SUPPLIED ENTRIES
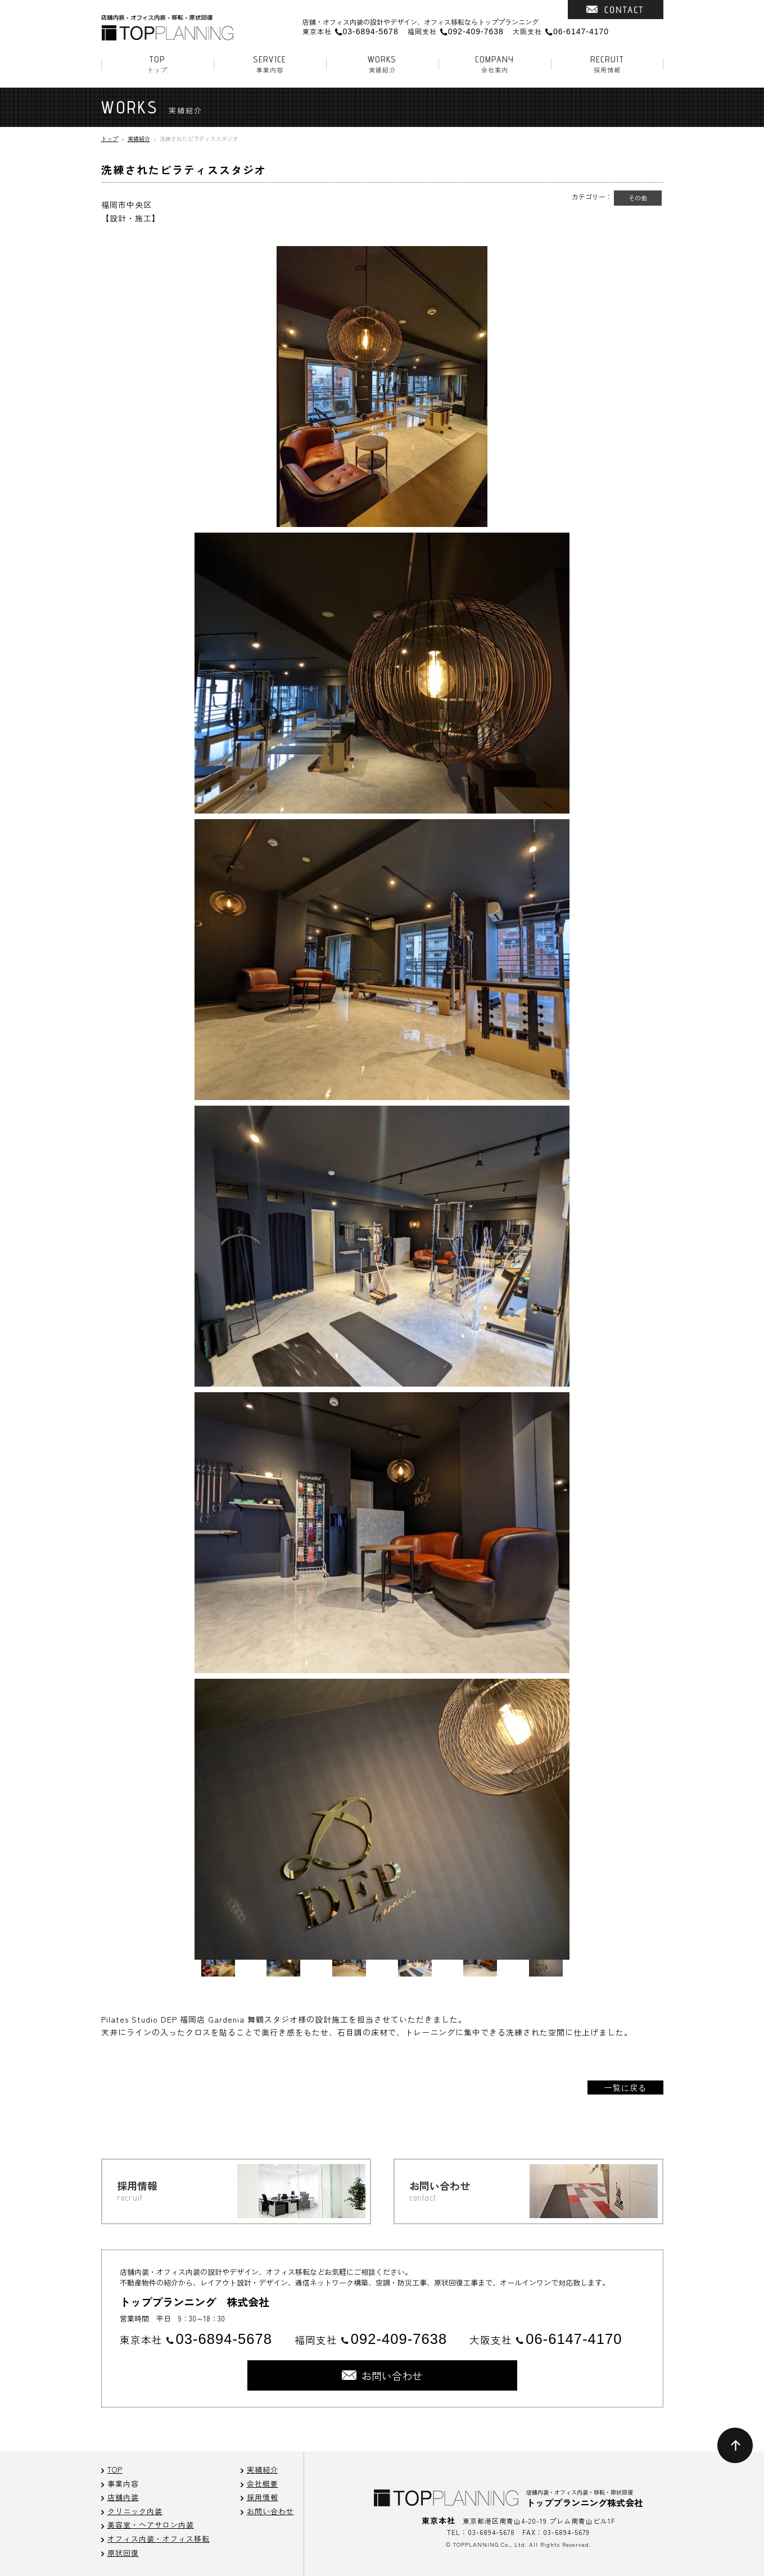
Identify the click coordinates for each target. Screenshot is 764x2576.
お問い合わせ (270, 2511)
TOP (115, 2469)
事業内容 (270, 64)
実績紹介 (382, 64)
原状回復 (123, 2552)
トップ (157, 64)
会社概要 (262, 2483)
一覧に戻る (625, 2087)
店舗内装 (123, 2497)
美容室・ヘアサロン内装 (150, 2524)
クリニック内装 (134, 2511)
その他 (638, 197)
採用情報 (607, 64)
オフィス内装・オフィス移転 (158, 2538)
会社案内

YOUR GOAL
What is needed is a word-for-word copy of the data, minus its pictures.

RESULT OF THIS EXERCISE
Identify the click coordinates for each target. Screenshot is 764x2576.
お問い合わせ (270, 2511)
TOP (115, 2469)
事業内容 (270, 64)
実績紹介 (382, 64)
原状回復 (123, 2552)
トップ (157, 64)
会社概要 (262, 2483)
一覧に戻る (625, 2087)
店舗内装 (123, 2497)
美容室・ヘアサロン内装 (150, 2524)
クリニック内装 (134, 2511)
その他 (638, 197)
採用情報 (607, 64)
オフィス内装・オフィス移転 (158, 2538)
会社案内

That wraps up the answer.